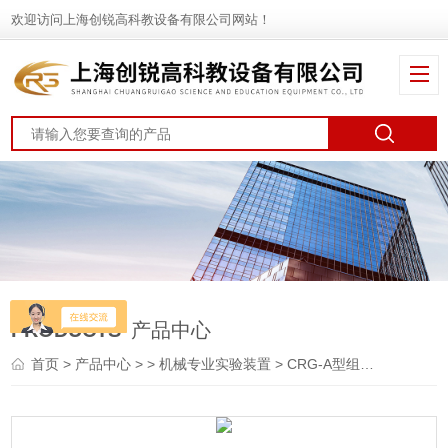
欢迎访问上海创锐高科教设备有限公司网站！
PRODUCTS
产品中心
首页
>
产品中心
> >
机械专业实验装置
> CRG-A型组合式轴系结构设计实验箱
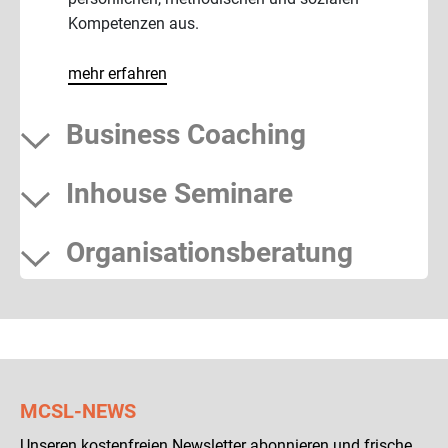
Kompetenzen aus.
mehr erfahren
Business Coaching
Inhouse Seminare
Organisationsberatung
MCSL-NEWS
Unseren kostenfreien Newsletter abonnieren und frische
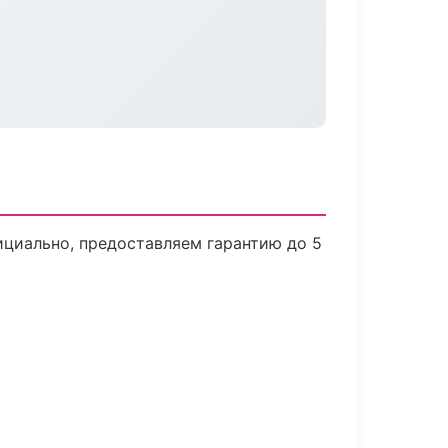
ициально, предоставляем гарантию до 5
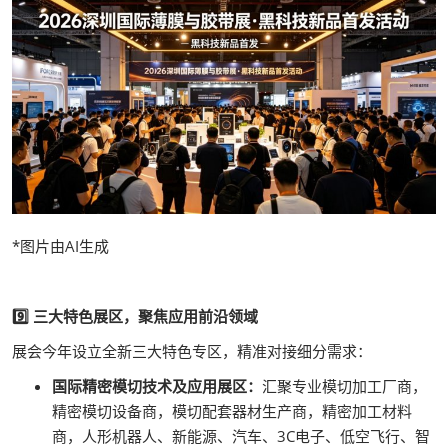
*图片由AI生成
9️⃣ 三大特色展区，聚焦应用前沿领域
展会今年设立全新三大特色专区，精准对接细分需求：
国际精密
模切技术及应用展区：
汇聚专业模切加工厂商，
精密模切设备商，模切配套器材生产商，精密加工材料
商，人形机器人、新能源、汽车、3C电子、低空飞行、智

* * *

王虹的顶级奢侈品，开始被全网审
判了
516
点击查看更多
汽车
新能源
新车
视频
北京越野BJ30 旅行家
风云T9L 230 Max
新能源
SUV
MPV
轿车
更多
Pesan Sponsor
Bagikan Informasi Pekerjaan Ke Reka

Task - Given the data above, transcribe exactly the lines from the one containing "风云T9L 230 Max" down to the one containing "Bagikan Informasi Pekerjaan Ke Reka", and no others.

Response to this exercise -
风云T9L 230 Max
新能源
SUV
MPV
轿车
更多
Pesan Sponsor
Bagikan Informasi Pekerjaan Ke Reka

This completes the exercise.